Having learned something about the Lost Generation in class, find a passage in this week's reading that reflects the feelings of many people after WWI. To what extent does this passage represent the worldview of the Lost Generation? Please copy the passage as part of your answer. (To what extent: Consider the merits or otherwise of an argument or concept. Opinions and conclusions should be presented clearly and supported with appropriate evidence and sound argument.)
One passage that reminds me of the Lost Generation in The Great Gatsby is not a very long one, but an effective one. It is when Nick Carraway is with Tom Buchanan and his lover, Myrtle Wilson, and their crowd. "People disappeared, reappeared, made plans to go somewhere, and then lost each other, searched for each other, found each other a few feet away," (37).

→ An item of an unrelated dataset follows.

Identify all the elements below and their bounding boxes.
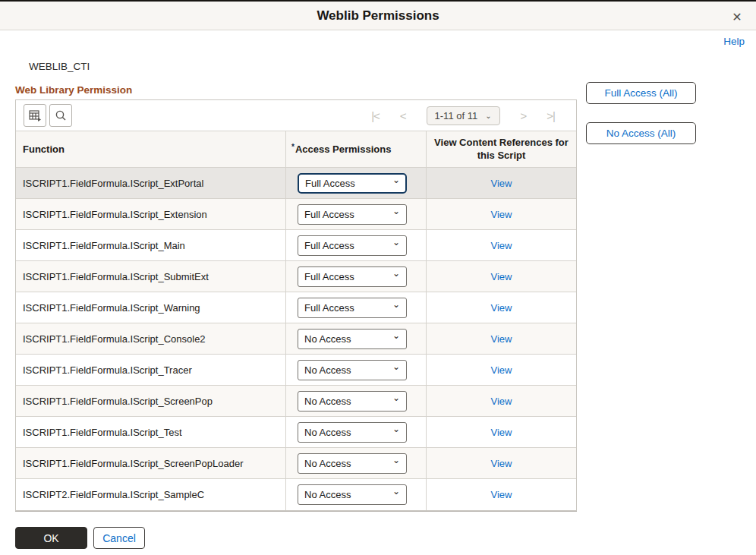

The reason this passage reminds me of the Lost Generation, instead of a passage about Gatsby's lavish parties is because people who were in their twenties and thirties after World War I had a lack of purpose and were aimless. The characters in this excerpt were in a small apartment, yet they were getting lost and disappearing and searching for each other and finding each other, and to me, that is symbolizing on a small scale what their generation as a whole were going through.
When I first read that quote I was confused, because how could that happen to people in a loft? After re-reading it, I understood that that's how they were feeling: confused, and it still strikes me to my core.